## Problem
Using the records that follow, reproduce exactly the lines starting at the line containing "Very Positive" and ending at the line containing "Twisting the truth: How the". Include both end lines and no pictures.

## Data supplied
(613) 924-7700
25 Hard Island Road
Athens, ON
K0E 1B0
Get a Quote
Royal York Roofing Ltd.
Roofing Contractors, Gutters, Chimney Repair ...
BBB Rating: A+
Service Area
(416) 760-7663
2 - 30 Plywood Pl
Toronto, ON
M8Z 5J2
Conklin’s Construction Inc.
==
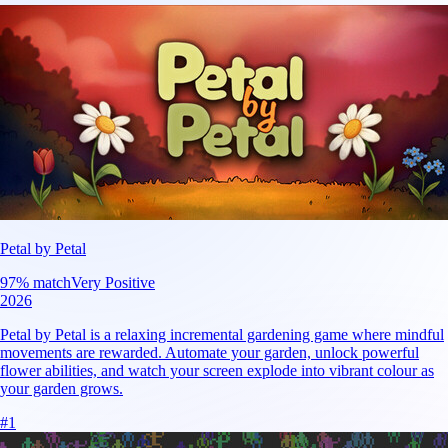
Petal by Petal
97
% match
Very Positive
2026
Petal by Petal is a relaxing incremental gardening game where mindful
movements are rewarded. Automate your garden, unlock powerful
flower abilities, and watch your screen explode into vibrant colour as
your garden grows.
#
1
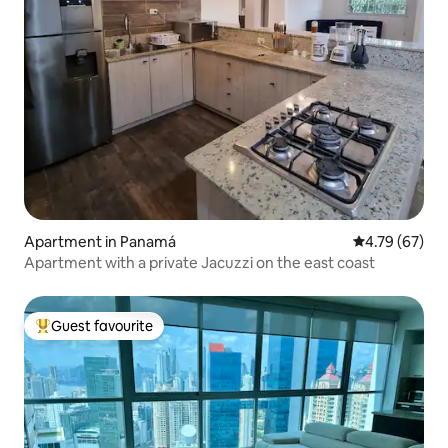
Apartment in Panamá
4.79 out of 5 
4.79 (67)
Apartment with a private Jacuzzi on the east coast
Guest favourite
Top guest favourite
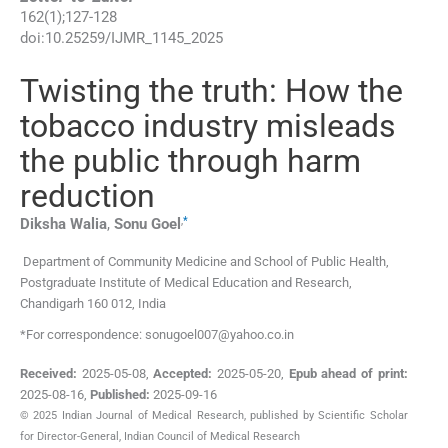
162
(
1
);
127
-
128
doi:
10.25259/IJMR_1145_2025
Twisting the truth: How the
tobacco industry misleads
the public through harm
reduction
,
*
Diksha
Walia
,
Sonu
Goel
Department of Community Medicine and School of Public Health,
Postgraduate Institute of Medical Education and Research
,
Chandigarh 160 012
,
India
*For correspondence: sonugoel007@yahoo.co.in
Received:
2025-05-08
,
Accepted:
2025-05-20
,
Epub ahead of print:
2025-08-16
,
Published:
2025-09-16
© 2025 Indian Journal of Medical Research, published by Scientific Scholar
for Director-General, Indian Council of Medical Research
...
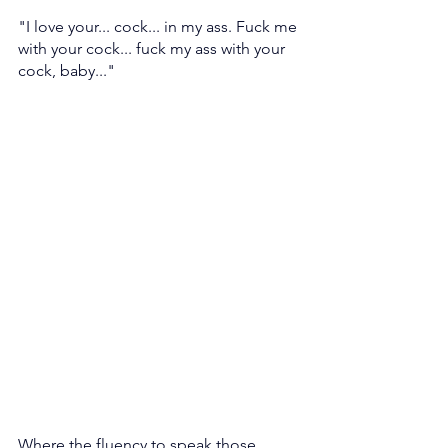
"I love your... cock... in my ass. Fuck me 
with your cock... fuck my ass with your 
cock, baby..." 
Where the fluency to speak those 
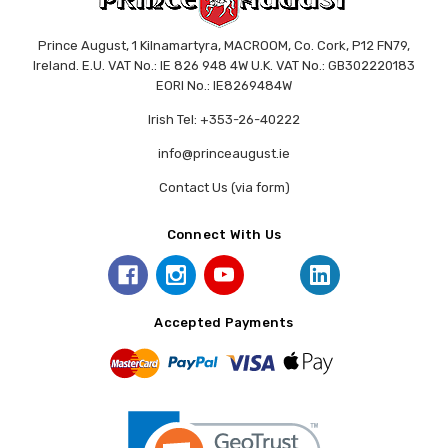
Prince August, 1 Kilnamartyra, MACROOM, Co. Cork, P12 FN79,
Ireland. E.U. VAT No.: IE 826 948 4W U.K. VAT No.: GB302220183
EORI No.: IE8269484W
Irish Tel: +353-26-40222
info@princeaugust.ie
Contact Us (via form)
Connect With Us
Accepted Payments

## Answer to this exercise
Very Positive
2026
Petal by Petal is a relaxing incremental gardening game where mindful
movements are rewarded. Automate your garden, unlock powerful
flower abilities, and watch your screen explode into vibrant colour as
your garden grows.
#
1
Apartment in Panamá
4.79 out of 5 
4.79 (67)
Apartment with a private Jacuzzi on the east coast
Guest favourite
Top guest favourite
162
(
1
);
127
-
128
doi:
10.25259/IJMR_1145_2025
Twisting the truth: How the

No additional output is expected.